Data entries:

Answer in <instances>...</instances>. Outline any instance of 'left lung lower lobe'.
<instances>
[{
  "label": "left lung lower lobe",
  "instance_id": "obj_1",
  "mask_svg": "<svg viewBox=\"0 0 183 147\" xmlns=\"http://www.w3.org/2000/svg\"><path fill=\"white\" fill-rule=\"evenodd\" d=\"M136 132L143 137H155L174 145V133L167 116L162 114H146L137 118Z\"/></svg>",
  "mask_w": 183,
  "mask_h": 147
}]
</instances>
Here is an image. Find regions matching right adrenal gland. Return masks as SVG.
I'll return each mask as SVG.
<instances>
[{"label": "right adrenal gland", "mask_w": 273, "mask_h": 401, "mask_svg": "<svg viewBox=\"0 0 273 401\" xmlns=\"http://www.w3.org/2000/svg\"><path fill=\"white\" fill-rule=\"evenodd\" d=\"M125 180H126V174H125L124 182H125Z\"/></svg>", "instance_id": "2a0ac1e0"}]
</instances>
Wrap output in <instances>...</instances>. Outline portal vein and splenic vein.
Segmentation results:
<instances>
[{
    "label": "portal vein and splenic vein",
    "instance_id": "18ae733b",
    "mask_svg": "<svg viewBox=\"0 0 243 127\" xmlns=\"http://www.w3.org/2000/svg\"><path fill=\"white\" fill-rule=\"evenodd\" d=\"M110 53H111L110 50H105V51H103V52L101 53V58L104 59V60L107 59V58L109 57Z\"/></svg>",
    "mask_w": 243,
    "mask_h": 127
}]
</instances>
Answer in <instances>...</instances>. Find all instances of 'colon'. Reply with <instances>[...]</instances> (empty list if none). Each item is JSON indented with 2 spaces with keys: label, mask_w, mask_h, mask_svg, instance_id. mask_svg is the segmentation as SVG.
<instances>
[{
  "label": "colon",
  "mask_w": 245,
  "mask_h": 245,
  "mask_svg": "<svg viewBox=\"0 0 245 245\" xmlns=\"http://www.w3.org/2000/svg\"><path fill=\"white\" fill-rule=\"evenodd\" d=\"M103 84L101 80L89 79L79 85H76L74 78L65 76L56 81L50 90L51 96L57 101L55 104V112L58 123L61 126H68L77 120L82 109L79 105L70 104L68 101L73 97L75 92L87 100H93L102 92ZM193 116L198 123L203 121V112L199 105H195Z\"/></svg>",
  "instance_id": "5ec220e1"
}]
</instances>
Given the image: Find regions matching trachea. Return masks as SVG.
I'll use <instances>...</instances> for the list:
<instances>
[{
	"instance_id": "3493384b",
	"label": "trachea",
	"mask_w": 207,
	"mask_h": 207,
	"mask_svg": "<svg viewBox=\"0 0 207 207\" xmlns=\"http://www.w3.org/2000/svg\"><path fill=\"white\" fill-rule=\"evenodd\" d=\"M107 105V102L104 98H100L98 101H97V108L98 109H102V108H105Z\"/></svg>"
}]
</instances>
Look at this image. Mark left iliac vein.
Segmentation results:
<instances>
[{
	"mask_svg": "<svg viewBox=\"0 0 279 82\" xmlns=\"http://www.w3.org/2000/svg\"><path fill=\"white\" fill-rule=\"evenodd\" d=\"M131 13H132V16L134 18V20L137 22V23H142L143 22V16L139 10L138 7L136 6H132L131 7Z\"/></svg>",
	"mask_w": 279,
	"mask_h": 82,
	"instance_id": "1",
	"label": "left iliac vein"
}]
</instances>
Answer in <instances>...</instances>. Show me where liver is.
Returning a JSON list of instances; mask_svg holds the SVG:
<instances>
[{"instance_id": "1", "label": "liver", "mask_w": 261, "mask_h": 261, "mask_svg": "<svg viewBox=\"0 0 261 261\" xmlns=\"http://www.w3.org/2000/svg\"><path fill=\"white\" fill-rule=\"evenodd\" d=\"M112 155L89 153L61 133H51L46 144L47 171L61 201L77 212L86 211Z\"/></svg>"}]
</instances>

_Instructions to follow_. Each line from the one containing "Answer in <instances>...</instances>. Show" through the final line of the records must be repeated exactly, with no line added or dropped.

_Expected output_.
Answer in <instances>...</instances>. Show me where liver is.
Returning a JSON list of instances; mask_svg holds the SVG:
<instances>
[{"instance_id": "1", "label": "liver", "mask_w": 261, "mask_h": 261, "mask_svg": "<svg viewBox=\"0 0 261 261\" xmlns=\"http://www.w3.org/2000/svg\"><path fill=\"white\" fill-rule=\"evenodd\" d=\"M112 155L89 153L61 133H51L46 144L47 171L61 201L77 212L86 211Z\"/></svg>"}]
</instances>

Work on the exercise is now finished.